Like the other SLI examples, this SLI returns a value between 0 and 1, representing the ratio of successful executions.

Alternatively, avg_over_time can also be used to calculate the same type of SLI:

promql
avg(avg_over_time(probe_success{job="<JOB_NAME>"}[$__rate_interval]))

This is also a valid SLI because the binary gauge metric only returns 0 and 1:

  • avg_over_time(...[$__rate_interval]): Returns the average success rate over the interval, a number between 0 and 1 representing the rate of successes.
  • avg(...): Aggregates across all series (dimensions).

Availability using failure metric

Sometimes, you might have a metric that counts failures instead of successes, because your instrumentation doesn’t use a single metric with a label indicating success or failure.

For example, you may only have the following counters:

  • failure_total: Counts failed requests or operations.
  • all_total: Counts all requests or operations.
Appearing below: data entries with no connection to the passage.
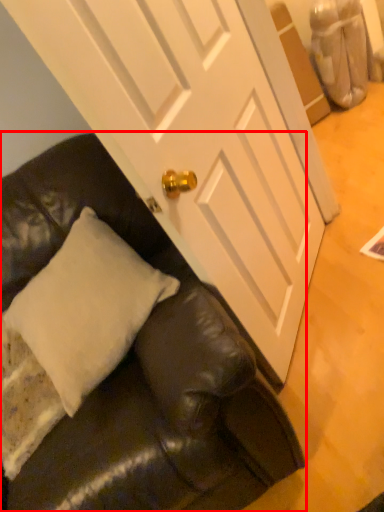 Question: From the image, what is the correct spatial relationship of studio couch (annotated by the red box) in relation to pillow?

Choices:
 (A) right
 (B) left

Answer: (A) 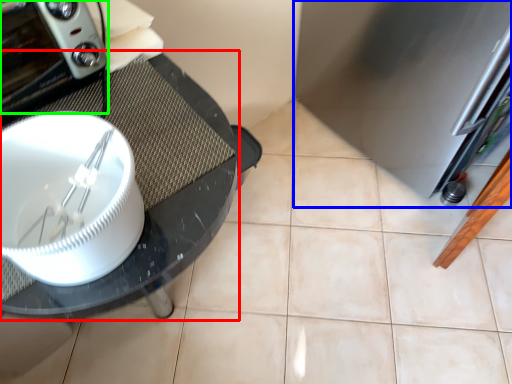 Question: Which object is positioned closest to glass table (highlighted by a red box)? Select from appliance (highlighted by a blue box) and home appliance (highlighted by a green box).

Choices:
 (A) appliance
 (B) home appliance

Answer: (B) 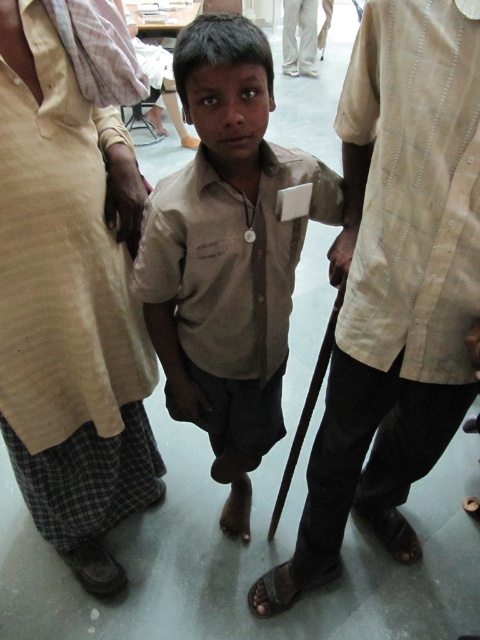 Does beige textured shirt at center have a lesser width compared to beige cotton shirt at left?

No, beige textured shirt at center is not thinner than beige cotton shirt at left.

Consider the image. Who is lower down, beige textured shirt at center or beige cotton shirt at left?

beige textured shirt at center is below.

Measure the distance between point (407, 104) and camera.

They are 33.10 inches apart.

This screenshot has width=480, height=640. In order to click on beige textured shirt at center in this screenshot , I will do `click(396, 282)`.

Which is in front, point (25, 131) or point (269, 188)?

Point (25, 131)

Looking at this image, can you confirm if beige cotton shirt at left is positioned to the right of matte khaki shirt at center?

In fact, beige cotton shirt at left is to the left of matte khaki shirt at center.

The width and height of the screenshot is (480, 640). Describe the element at coordinates (72, 282) in the screenshot. I see `beige cotton shirt at left` at that location.

Locate an element on the screen. Image resolution: width=480 pixels, height=640 pixels. beige cotton shirt at left is located at coordinates (72, 282).

Does matte khaki shirt at center have a smaller size compared to white fabric pants at upper center?

Incorrect, matte khaki shirt at center is not smaller in size than white fabric pants at upper center.

The height and width of the screenshot is (640, 480). In order to click on matte khaki shirt at center in this screenshot , I will do `click(227, 253)`. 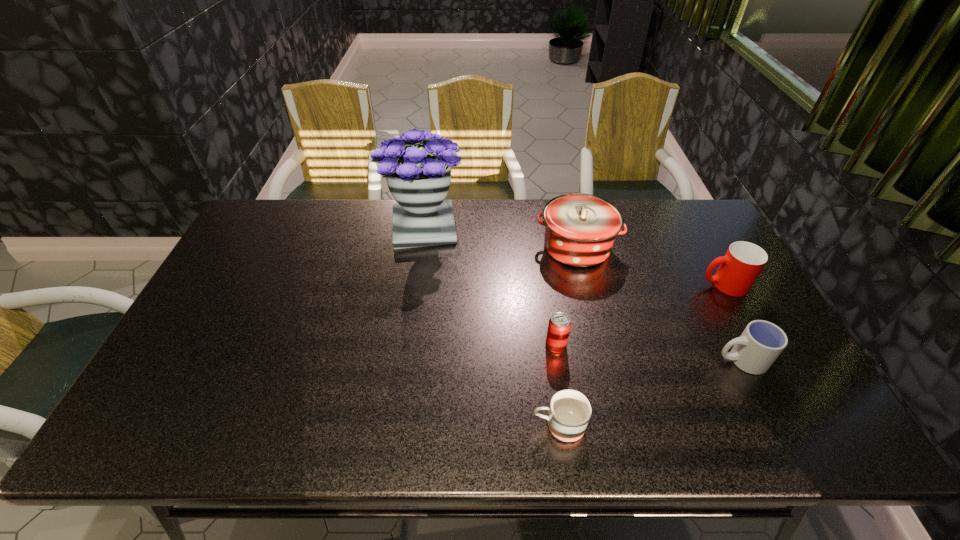 At what (x,y) coordinates should I click in order to perform the action: click on bouquet. Please return your answer as a coordinate pair (x, y). The width and height of the screenshot is (960, 540). Looking at the image, I should click on (418, 176).

The width and height of the screenshot is (960, 540). In order to click on the tallest object in this screenshot , I will do `click(418, 176)`.

Image resolution: width=960 pixels, height=540 pixels. Find the location of `casserole`. casserole is located at coordinates (580, 229).

I want to click on the fourth shortest object, so click(739, 268).

Where is `the farther cup`? The height and width of the screenshot is (540, 960). the farther cup is located at coordinates (739, 268).

In order to click on the nearer cup in this screenshot , I will do `click(761, 342)`.

Find the location of a particular element. The height and width of the screenshot is (540, 960). can is located at coordinates (559, 326).

Where is `the shortest object`? the shortest object is located at coordinates click(x=570, y=411).

Identify the location of the nearest object. (570, 411).

Locate an element on the screen. This screenshot has width=960, height=540. free spot located 0.110m on the front of the leftmost object is located at coordinates (417, 279). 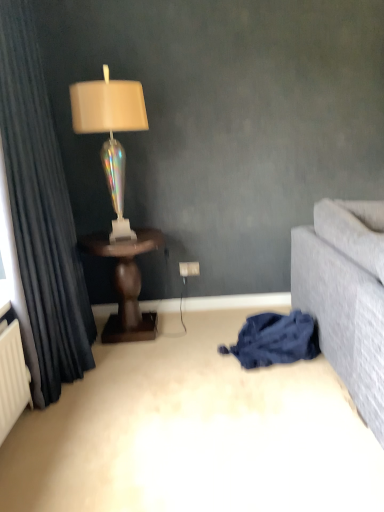 Question: Is iridescent glass lamp at left bigger than dark grey velvet curtain at left?

Choices:
 (A) yes
 (B) no

Answer: (B)

Question: Is iridescent glass lamp at left smaller than dark grey velvet curtain at left?

Choices:
 (A) no
 (B) yes

Answer: (B)

Question: Is the depth of iridescent glass lamp at left less than that of dark grey velvet curtain at left?

Choices:
 (A) yes
 (B) no

Answer: (B)

Question: Is iridescent glass lamp at left positioned behind dark grey velvet curtain at left?

Choices:
 (A) yes
 (B) no

Answer: (A)

Question: Can you confirm if iridescent glass lamp at left is taller than dark grey velvet curtain at left?

Choices:
 (A) no
 (B) yes

Answer: (A)

Question: Is iridescent glass lamp at left thinner than dark grey velvet curtain at left?

Choices:
 (A) no
 (B) yes

Answer: (A)

Question: Can you confirm if iridescent glass lamp at left is wider than blue cotton blanket at lower right?

Choices:
 (A) no
 (B) yes

Answer: (A)

Question: Is iridescent glass lamp at left touching blue cotton blanket at lower right?

Choices:
 (A) yes
 (B) no

Answer: (B)

Question: From a real-world perspective, is iridescent glass lamp at left physically above blue cotton blanket at lower right?

Choices:
 (A) no
 (B) yes

Answer: (B)

Question: Can you confirm if iridescent glass lamp at left is positioned to the left of blue cotton blanket at lower right?

Choices:
 (A) no
 (B) yes

Answer: (B)

Question: Is iridescent glass lamp at left bigger than blue cotton blanket at lower right?

Choices:
 (A) no
 (B) yes

Answer: (B)

Question: Is iridescent glass lamp at left positioned before blue cotton blanket at lower right?

Choices:
 (A) no
 (B) yes

Answer: (A)

Question: From the image's perspective, is blue cotton blanket at lower right over dark wood table at left?

Choices:
 (A) no
 (B) yes

Answer: (A) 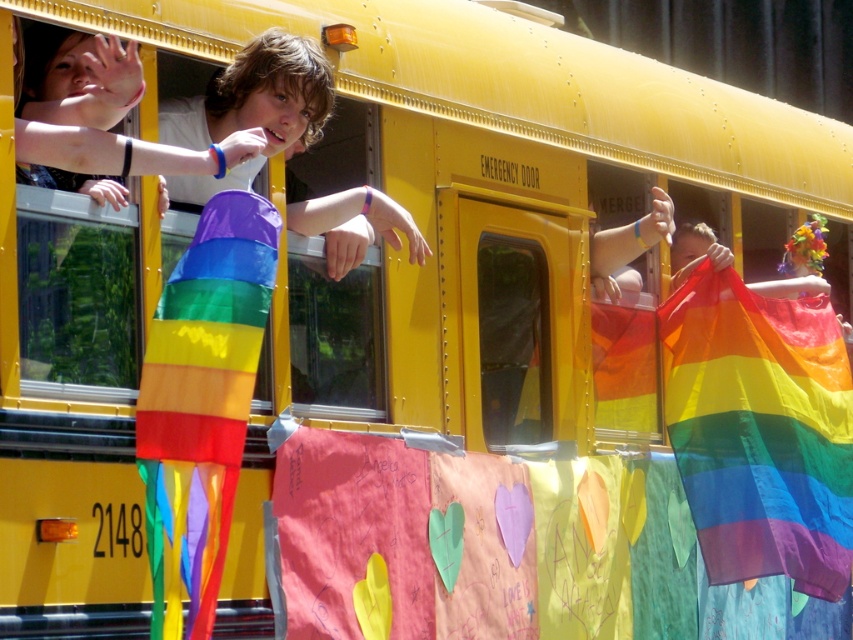 Is point (756, 520) behind point (242, 250)?

Yes, point (756, 520) is farther from viewer.

Based on the photo, is rainbow fabric flag at center below rainbow fabric flag at left?

Indeed, rainbow fabric flag at center is positioned under rainbow fabric flag at left.

Who is more distant from viewer, (704, 333) or (155, 572)?

Point (704, 333)

The width and height of the screenshot is (853, 640). I want to click on rainbow fabric flag at center, so click(x=759, y=429). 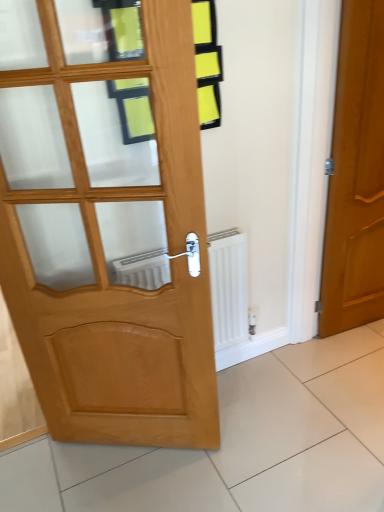 What do you see at coordinates (356, 176) in the screenshot? This screenshot has width=384, height=512. I see `glossy wood door at right, the 1th door from the right` at bounding box center [356, 176].

This screenshot has height=512, width=384. Describe the element at coordinates (107, 229) in the screenshot. I see `light brown wooden door at left, which is counted as the 2th door, starting from the right` at that location.

What are the coordinates of `light brown wooden door at left, which is counted as the 2th door, starting from the right` in the screenshot? It's located at coord(107,229).

Identify the location of white matte radiator at center. (228, 287).

Is point (352, 137) more distant than point (21, 275)?

That is True.

Are glossy wood door at right, the 1th door from the right, and light brown wooden door at left, which is counted as the 2th door, starting from the right, located far from each other?

That's right, there is a large distance between glossy wood door at right, the 1th door from the right, and light brown wooden door at left, which is counted as the 2th door, starting from the right.

From the image's perspective, is glossy wood door at right, the 1th door from the right, located above or below light brown wooden door at left, acting as the first door starting from the left?

From the image's perspective, glossy wood door at right, the 1th door from the right, appears above light brown wooden door at left, acting as the first door starting from the left.

Can you confirm if glossy wood door at right, the 1th door from the right, is positioned to the left of light brown wooden door at left, which is counted as the 2th door, starting from the right?

In fact, glossy wood door at right, the 1th door from the right, is to the right of light brown wooden door at left, which is counted as the 2th door, starting from the right.

Find the location of a particular element. door on the right of the light brown wooden door at left, which is counted as the 2th door, starting from the right is located at coordinates (356, 176).

Between point (146, 431) and point (372, 5), which one is positioned behind?

The point (146, 431) is farther from the camera.

Which object is wider, light brown wooden door at left, which is counted as the 2th door, starting from the right, or glossy wood door at right, the 1th door from the right?

Wider between the two is glossy wood door at right, the 1th door from the right.

How distant is light brown wooden door at left, acting as the first door starting from the left, from glossy wood door at right, which appears as the 2th door when viewed from the left?

light brown wooden door at left, acting as the first door starting from the left, is 1.05 meters from glossy wood door at right, which appears as the 2th door when viewed from the left.

Which object is positioned more to the right, white matte radiator at center or glossy wood door at right, which appears as the 2th door when viewed from the left?

glossy wood door at right, which appears as the 2th door when viewed from the left.

Where is `radiator lying behind the glossy wood door at right, the 1th door from the right`? radiator lying behind the glossy wood door at right, the 1th door from the right is located at coordinates pos(228,287).

From the image's perspective, which one is positioned lower, white matte radiator at center or glossy wood door at right, the 1th door from the right?

white matte radiator at center, from the image's perspective.

Which point is more forward, (235, 277) or (328, 213)?

The point (235, 277) is in front.

Is white matte radiator at center positioned with its back to light brown wooden door at left, acting as the first door starting from the left?

No, white matte radiator at center's orientation is not away from light brown wooden door at left, acting as the first door starting from the left.

Who is smaller, white matte radiator at center or light brown wooden door at left, acting as the first door starting from the left?

With smaller size is white matte radiator at center.

From a real-world perspective, is white matte radiator at center beneath light brown wooden door at left, acting as the first door starting from the left?

Yes, from a real-world perspective, white matte radiator at center is beneath light brown wooden door at left, acting as the first door starting from the left.

Does white matte radiator at center have a greater height compared to light brown wooden door at left, which is counted as the 2th door, starting from the right?

No, white matte radiator at center is not taller than light brown wooden door at left, which is counted as the 2th door, starting from the right.

From a real-world perspective, is light brown wooden door at left, acting as the first door starting from the left, physically above white matte radiator at center?

Correct, in the physical world, light brown wooden door at left, acting as the first door starting from the left, is higher than white matte radiator at center.

From the picture: Which is more to the right, light brown wooden door at left, which is counted as the 2th door, starting from the right, or white matte radiator at center?

white matte radiator at center is more to the right.

Who is taller, light brown wooden door at left, acting as the first door starting from the left, or white matte radiator at center?

light brown wooden door at left, acting as the first door starting from the left, is taller.

Does point (143, 399) lie behind point (222, 276)?

That is False.

From the image's perspective, which one is positioned higher, glossy wood door at right, the 1th door from the right, or white matte radiator at center?

glossy wood door at right, the 1th door from the right.

Could you tell me if glossy wood door at right, which appears as the 2th door when viewed from the left, is facing white matte radiator at center?

No.

Which is more to the right, glossy wood door at right, which appears as the 2th door when viewed from the left, or white matte radiator at center?

glossy wood door at right, which appears as the 2th door when viewed from the left, is more to the right.

I want to click on door above the light brown wooden door at left, acting as the first door starting from the left (from the image's perspective), so click(356, 176).

Find the location of a particular element. door in front of the glossy wood door at right, which appears as the 2th door when viewed from the left is located at coordinates (107, 229).

Estimate the real-world distances between objects in this image. Which object is closer to light brown wooden door at left, acting as the first door starting from the left, white matte radiator at center or glossy wood door at right, which appears as the 2th door when viewed from the left?

white matte radiator at center lies closer to light brown wooden door at left, acting as the first door starting from the left, than the other object.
In this case, you can calculate availability by subtracting failures from the total:

Success rate = (total events - failed events)
               /
               total events

Avoid using 1 - (<failure rate> / <total rate>) because it can return NaN on missing data, and the SLI can’t be parsed as a success ratio. This limits certain SLO dashboard visualizations and filtering.

In the Grafana SLO wizard, use the Advanced option:

promql
# rate of successful events
(
  sum(rate(all_total[$__rate_interval]))
  -
  sum(rate(failure_total[$__rate_interval]))
)
/
sum(rate(all_total[$__rate_interval]))
# rate of total events

The SLI query result is still the same: a ratio between 0 and 1, where 1 means 100% of events were successful.